New workspaces in kcp are spread evenly across all available shards, however as of kcp 0.28, this does not take into account the current number of logicalclusters on each shard. This means once every existing shard has reached its administrator-defined limit, simply adding a new shard will not make kcp schedule all new clusters onto it, but still distribute them evenly. There is currently no mechanism to mark shards as "full" or unavailable for schedulding and the kcp scheduled does not take shard metrics into account.
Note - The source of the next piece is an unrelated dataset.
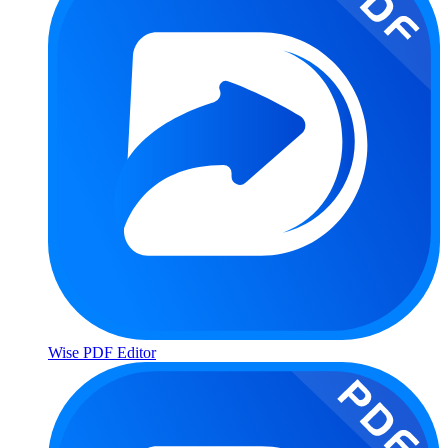
Wise PDF Editor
It's therefore recommended to start with a sharded setup instead of working with a single root shard only. This not only improves realiability and performance, but can also help ensure newly developed kcp client software does not by accident make false assumptions about sharding.

High Availability¶

To improve resilience against node failures, it is strongly recommended to not just spread the kcp workspaces across multiple shards, but also to ensure that shard pods are distributed across nodes or availability zones. The same advice for etcd applies to kcp as well: Use anti-affinities to ensure pods are scheduled properly.

Backups¶

All kcp data is stored in etcd, there is no need to perform a dedicated kcp backup.
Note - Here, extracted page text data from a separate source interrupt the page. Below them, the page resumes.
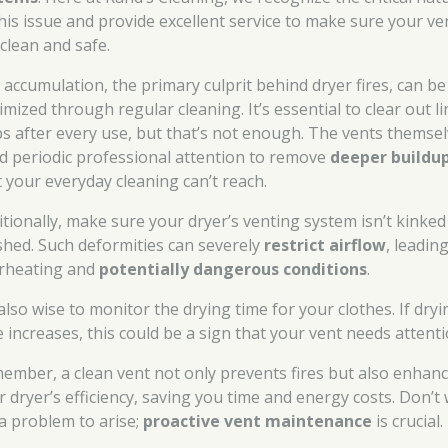
this issue and provide excellent service to make sure your ve
 clean and safe.
t accumulation, the primary culprit behind dryer fires, can be
mized through regular cleaning. It’s essential to clear out li
ps after every use, but that’s not enough. The vents themse
d periodic professional attention to remove
deeper buildu
t your everyday cleaning can’t reach.
itionally, make sure your dryer’s venting system isn’t kinked
shed. Such deformities can severely
restrict airflow
, leadin
rheating and
potentially dangerous conditions
.
 also wise to monitor the drying time for your clothes. If dryi
e increases, this could be a sign that your vent needs attenti
ember, a clean vent not only prevents fires but also enhan
r dryer’s efficiency, saving you time and energy costs. Don’t 
 a problem to arise;
proactive vent maintenance
is crucial.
Production Deployment Options¶

For specific deployment instructions, kcp production deployments require careful consideration of:

Certificate Management: Self-signed, Let's Encrypt, or enterprise CA integration
High Availability: Multi-shard deployment with proper load distribution
Network Architecture: Front-proxy configuration and shard accessibility patterns
Security: TLS encryption, RBAC, and authentication integration
Observability: Monitoring, logging, and alerting

Deployment Variants¶

We provide three reference deployment patterns:

kcp-dekker - Self-Signed Certificates¶

Best for: Development, testing, or closed internal environments
Certificate approach: All certificates are self-signed using an internal CA
Access pattern: Only front-proxy is publicly accessible, shards are private
Network: Simple single-cluster deployment

kcp-vespucci - External Certificates¶

Best for: Production environments requiring trusted certificates
Certificate approach: Let's Encrypt for front-proxy, self-signed certificates for shards
Access pattern: Both front-proxy and shards are publicly accessible
Network: Multi-zone deployment with external certificate validation

kcp-comer - Dual Front-Proxy¶

Best for: Enterprise environments with CDN and edge requirements
Certificate approach: CDN integration with edge re-encryption
Access pattern: Dual front-proxy with CloudFlare integration
Network: Complex multi-layer architecture with edge termination

Getting Started¶

Prerequisites: Install shared components (etcd-druid, cert-manager, kcp-operator, OIDC)
Architecture Overview: Understand kcp component communication patterns
Choose Deployment: Select the appropriate variant for your environment

Support Matrix¶

Feature	kcp-dekker	kcp-vespucci	kcp-comer
Self-signed certs	✓	-	✓
Let's Encrypt	-	✓	✓
Public shard access	-	✓	✓
CDN integration	-	-	✓
Multi-region	✓	✓	✓
OIDC authentication	✓	✓	✓

Choose the deployment that best matches your security, compliance, and operational requirements.